La détermination des IgEs dirigées contre les allergènes moléculaires (Ara h 1, 2, 3, 8, 9) et contre les allergènes recombinants permet aussi de préciser le diagnostic et le pronostic de l’AA à l’arachide [4]. La détection d’IgEs contre r Ara h 1, r Ara h 2 et r Ara h 3 (protéines de stockage stables à la chaleur et à la digestion) est associée à des réactions sévères. Par contre, la présence d’IgEs contre r Ara h 8 (protéine PR-10 détruite par la chaleur et la digestion), souvent associée à une allergie au pollen de bouleau ou d’autres bétulacées, est fréquemment associée à des symptômes mineurs (SAO). La présence d’IgEs contre r Ara h 9 (stable à la chaleur et en milieu digestif), parfois associée à une allergie à la pêche et aux fruits des autres rosacées, peut être associée aussi bien à des symptômes légers (SAO) que modérés à sévères.

Toutefois, des variations importantes existent, en particulier selon l’origine géographique des patients.
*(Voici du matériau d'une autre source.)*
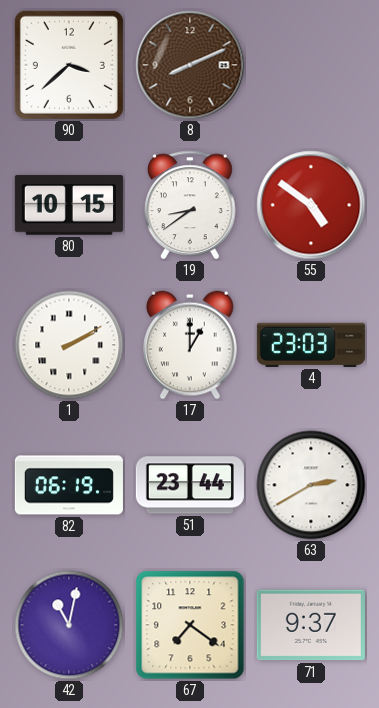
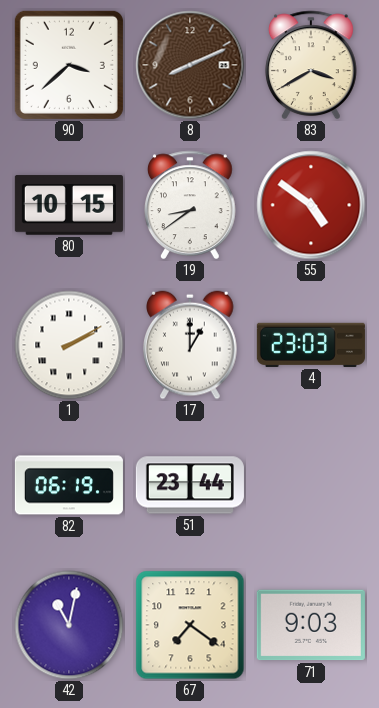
83: none -> 3:40
63: 2:40 -> none
71: 9:37 -> 9:03
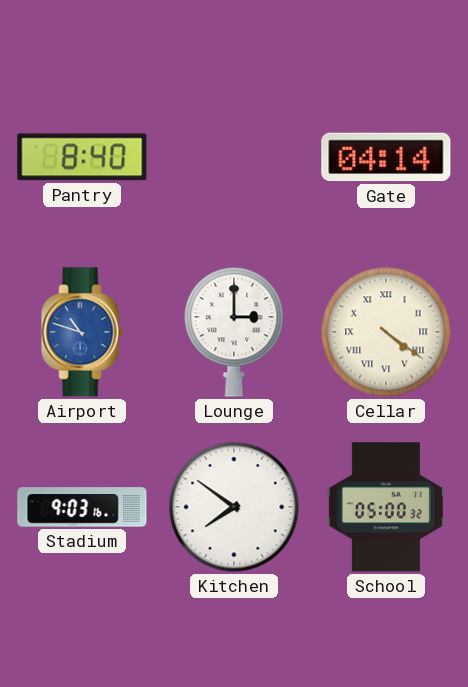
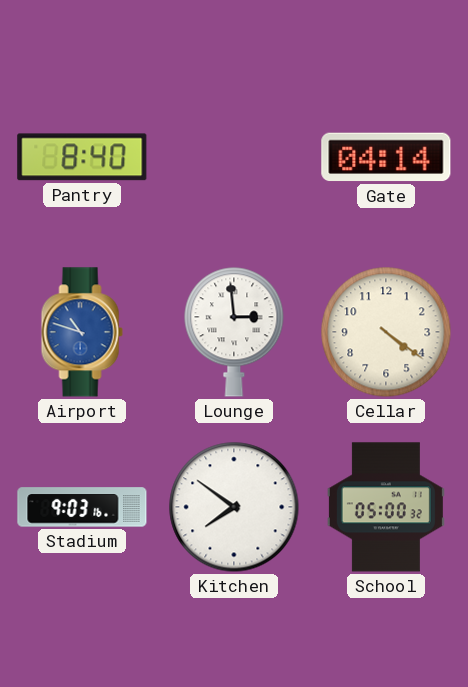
Lounge: 3:00 -> 2:59
Cellar numerals: Roman -> Arabic
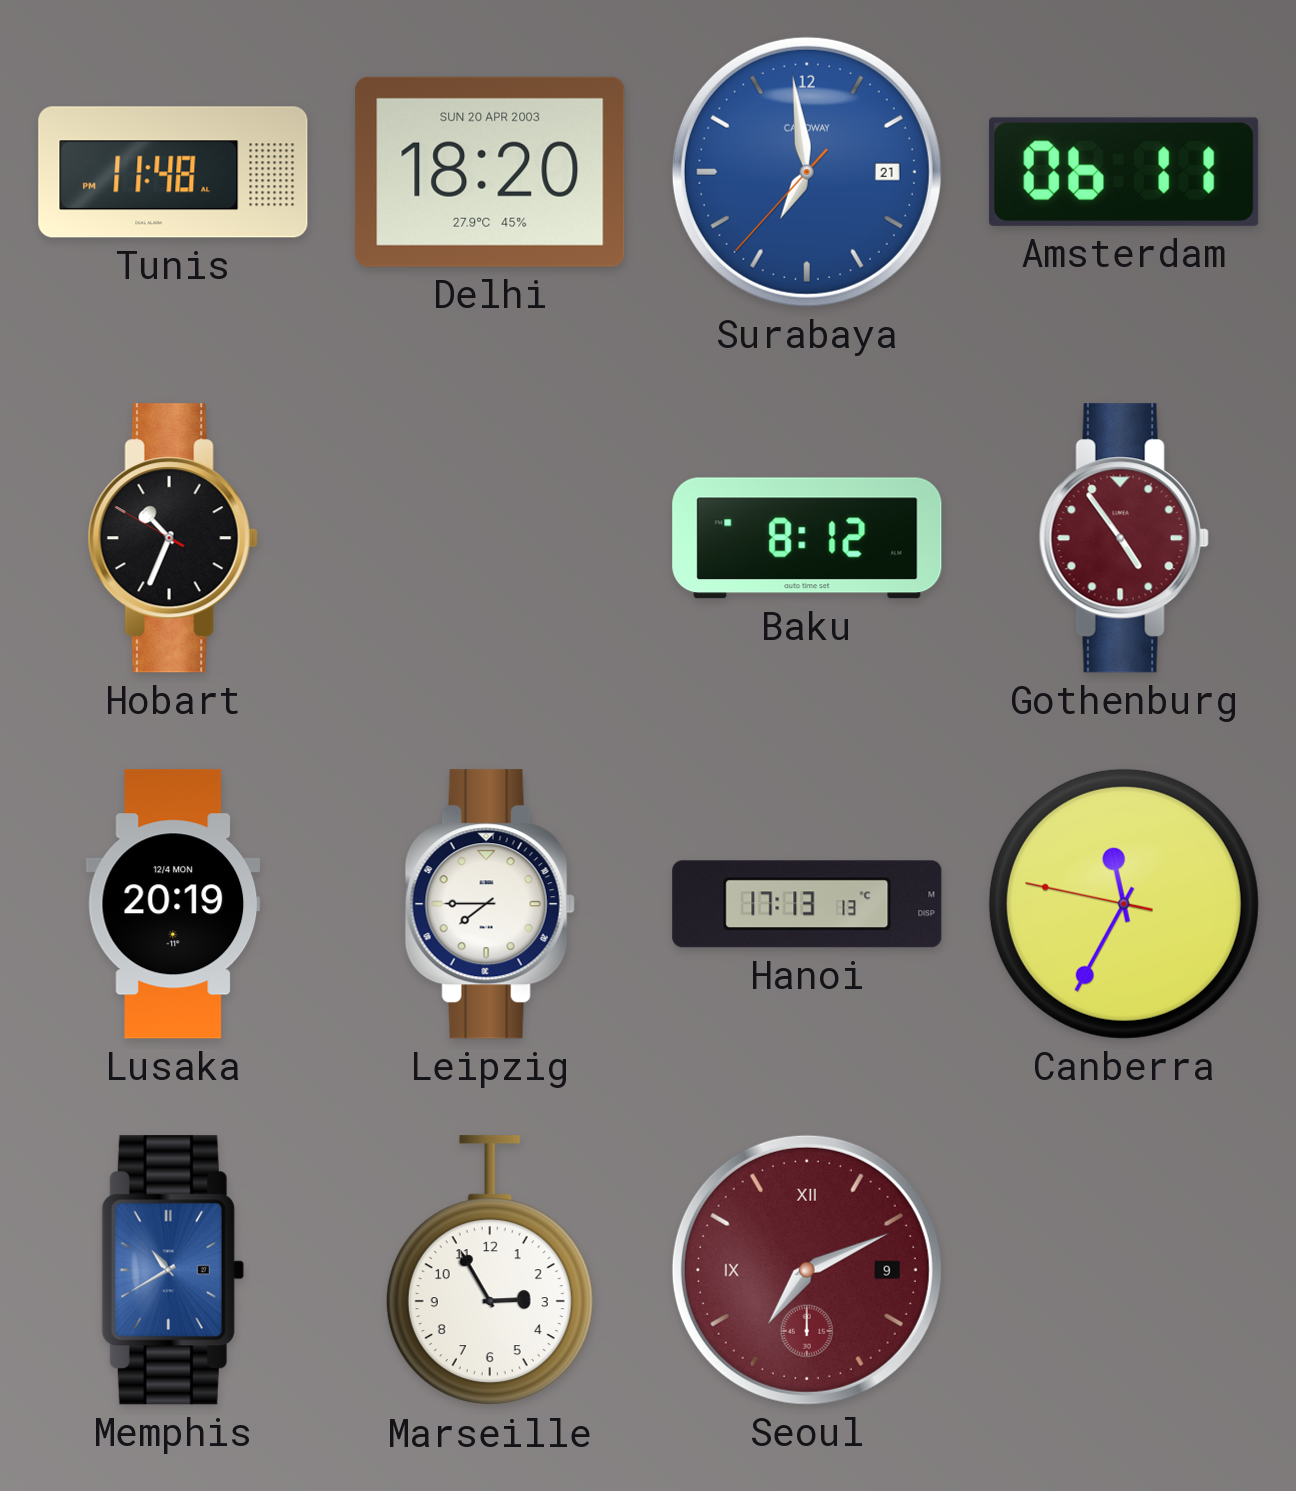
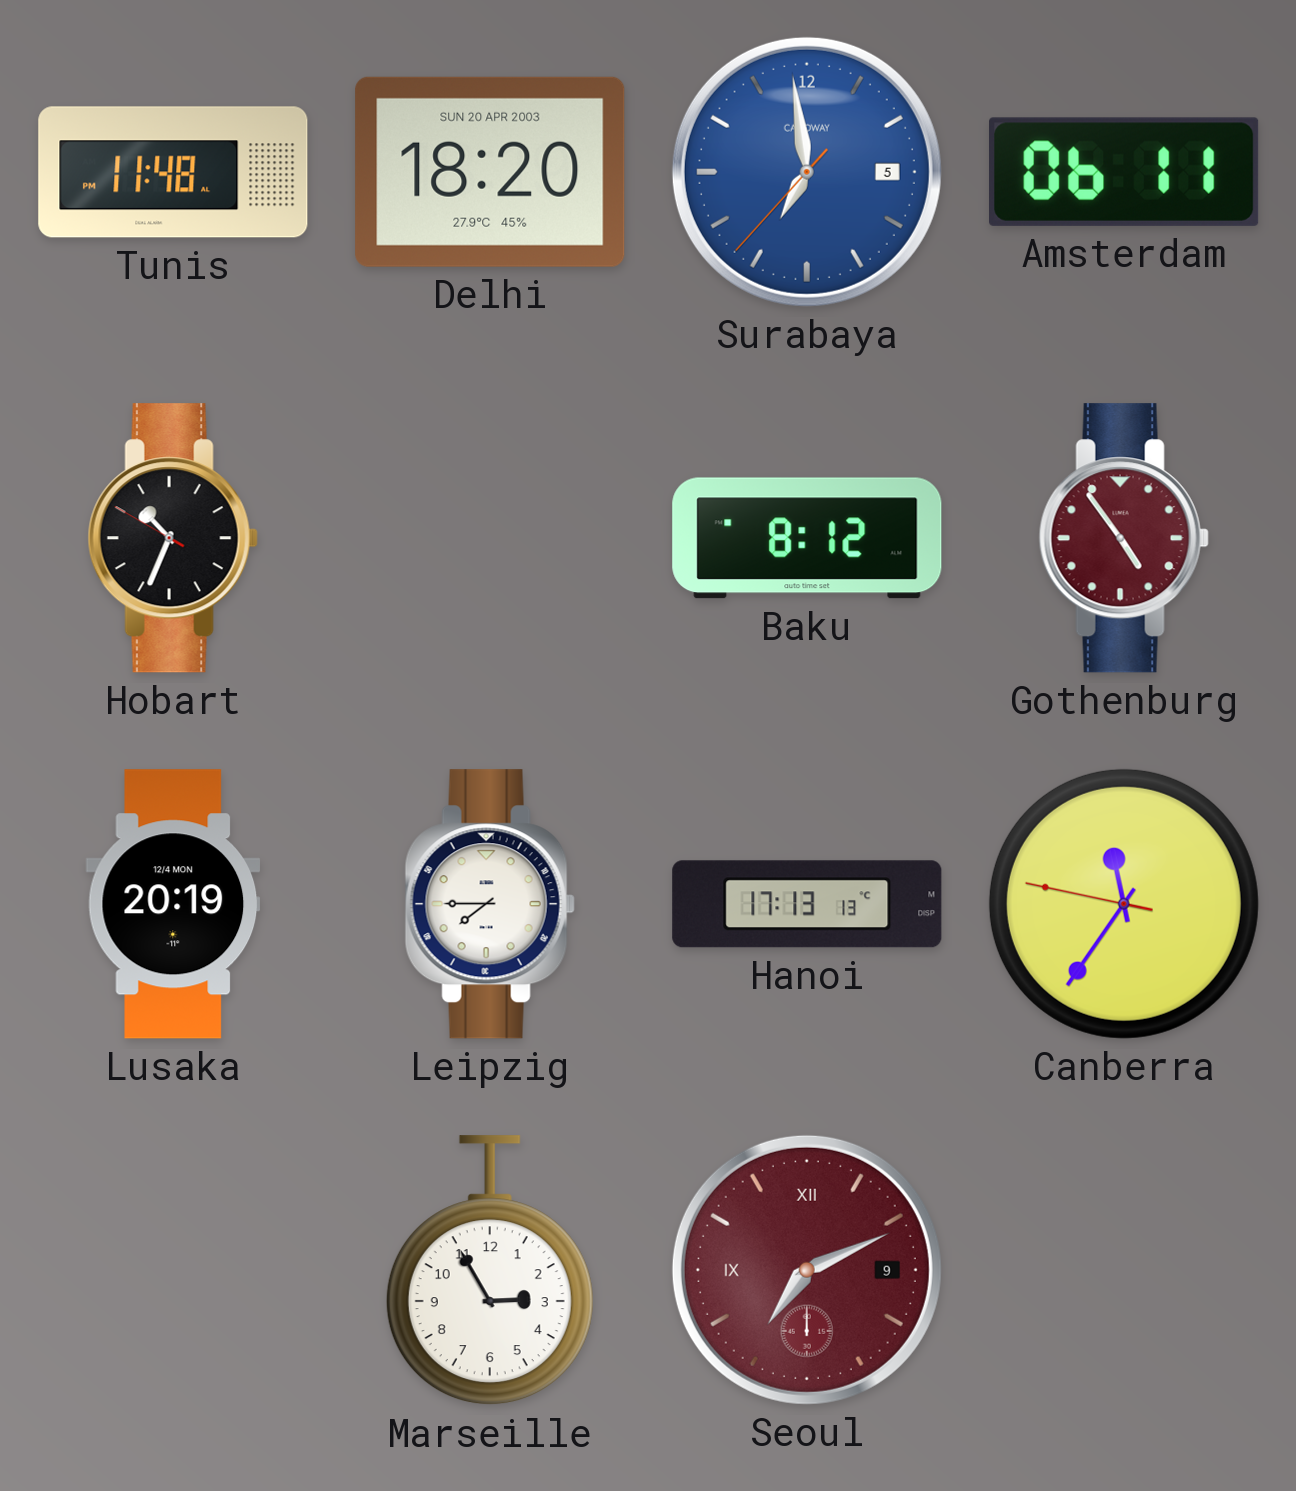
Surabaya date: 21 -> 5
Canberra: 11:34 -> 11:35
Memphis: 10:40 -> none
Agabriel et al. [5], soulignant le fait que la plupart des études avaient été effectuées jusqu’à présent dans des pays nordiques ou continentaux, montrent que le profil moléculaire de sensibilisation à l’arachide est différent chez l’enfant méditerranéen. Parmi 117 enfants marseillais de moins de 15 ans atteints d’AA, le pourcentage de positivité des dosages d’IgEs était le suivant, par ordre décroissant : Ara h 6 (64 %), Ara h 2 (63 %), Ara h 1 (60 %), Ara h 9 (52 %). Le diagnostic d’AA à l’arachide était donc mieux prédit par la positivité du dosage des IgEs contre Ara h 6 et Ara h 2. La persistance de l’AA était associée à la présence d’IgE dirigées contre Ara h 1 et Ara h 9. Il faut tenir compte de l’origine des patients pour interpréter le diagnostic biologique moléculaire.

L’environnement peut-il modifier l’expression du code génétique et favoriser l’apparition des allergies alimentaires ?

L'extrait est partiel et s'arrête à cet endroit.